> _WORK TO BE COMPLETED_:
Because the copy must hold no pictures, return the data below with all of its words intact.

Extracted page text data
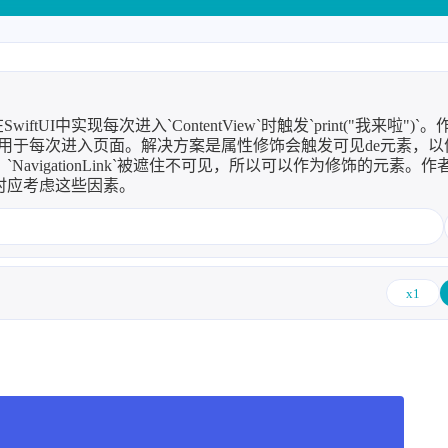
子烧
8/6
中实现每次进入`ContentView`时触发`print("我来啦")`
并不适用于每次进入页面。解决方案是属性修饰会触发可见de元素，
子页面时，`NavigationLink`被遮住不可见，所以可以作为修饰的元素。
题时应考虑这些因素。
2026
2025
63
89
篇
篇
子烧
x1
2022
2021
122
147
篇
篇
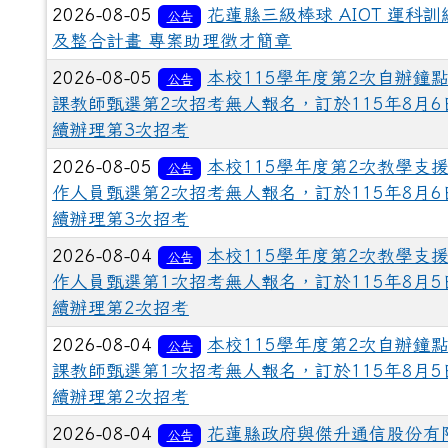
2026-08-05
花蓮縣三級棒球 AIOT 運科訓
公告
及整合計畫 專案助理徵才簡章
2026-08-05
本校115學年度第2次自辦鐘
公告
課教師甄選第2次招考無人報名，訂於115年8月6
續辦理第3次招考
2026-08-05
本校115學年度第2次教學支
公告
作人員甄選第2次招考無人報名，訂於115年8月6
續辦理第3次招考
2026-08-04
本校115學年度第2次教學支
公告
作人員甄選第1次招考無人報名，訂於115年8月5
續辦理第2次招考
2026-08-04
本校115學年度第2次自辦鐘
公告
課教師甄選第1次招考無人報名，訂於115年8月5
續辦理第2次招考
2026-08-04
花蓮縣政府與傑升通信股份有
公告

> _SOLUTION FOR THIS TASK_:
子烧
8/6
中实现每次进入`ContentView`时触发`print("我来啦")`
并不适用于每次进入页面。解决方案是属性修饰会触发可见de元素，
子页面时，`NavigationLink`被遮住不可见，所以可以作为修饰的元素。
题时应考虑这些因素。
2026
2025
63
89
篇
篇
子烧
x1
2022
2021
122
147
篇
篇
2026-08-05
花蓮縣三級棒球 AIOT 運科訓
公告
及整合計畫 專案助理徵才簡章
2026-08-05
本校115學年度第2次自辦鐘
公告
課教師甄選第2次招考無人報名，訂於115年8月6
續辦理第3次招考
2026-08-05
本校115學年度第2次教學支
公告
作人員甄選第2次招考無人報名，訂於115年8月6
續辦理第3次招考
2026-08-04
本校115學年度第2次教學支
公告
作人員甄選第1次招考無人報名，訂於115年8月5
續辦理第2次招考
2026-08-04
本校115學年度第2次自辦鐘
公告
課教師甄選第1次招考無人報名，訂於115年8月5
續辦理第2次招考
2026-08-04
花蓮縣政府與傑升通信股份有
公告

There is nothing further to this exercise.